# I am having a libido problem



## lisa3girls (Apr 6, 2011)

and not what you think...

WS and I have been separated 6 months. A friend has been pursuing me for a while (a younger by 15 years friend). 

I finally said yes, and frankly, cannot get enough. 

We are sort of seeing each other, but not that often, though we talk or text every day, and sometimes G rated, sometimes not and sometimes both. 

The problem is this guy floats my boat,, spins my wheels, pushes my buttons... whatever you want to call it. 

I can barely concentrate some days. Yes I try to take care of things myself, but geesh... WHAT is happening to me?


----------



## Almostrecovered (Jul 14, 2011)

you havent had some happiness in quite sometime and when you finally get some you question it

betrayed people are sure fvcked up, aren't we?


----------



## lisa3girls (Apr 6, 2011)

LOL I guess so....


----------



## 2xloser (May 8, 2011)

Enjoy it! While Iknow you're an adult, just be careful that you understand what it is (and maybe isn't) to him in case it comes to an end for any reason and you're suddenly finding yourself attached in unhealthy ways.


----------



## lisa3girls (Apr 6, 2011)

2xloser said:


> Enjoy it! While Iknow you're an adult, just be careful that you understand what it is (and maybe isn't) to him in case it comes to an end for any reason and you're suddenly finding yourself attached in unhealthy ways.

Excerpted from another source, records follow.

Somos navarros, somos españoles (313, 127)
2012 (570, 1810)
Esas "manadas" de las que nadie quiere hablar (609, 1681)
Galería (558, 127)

Yes this... right now, while I like the guy, I feel like it is mostly about the sex. At least right at the moment:smthumbup:


----------



## 2xloser (May 8, 2011)

lisa3girls said:


> Yes this... right now, while I like the guy, I feel like it is mostly about the sex. At least right at the moment:smthumbup:


Hey -- absolutely nothing wrong with that! Keep it in the moment, for the moment!


----------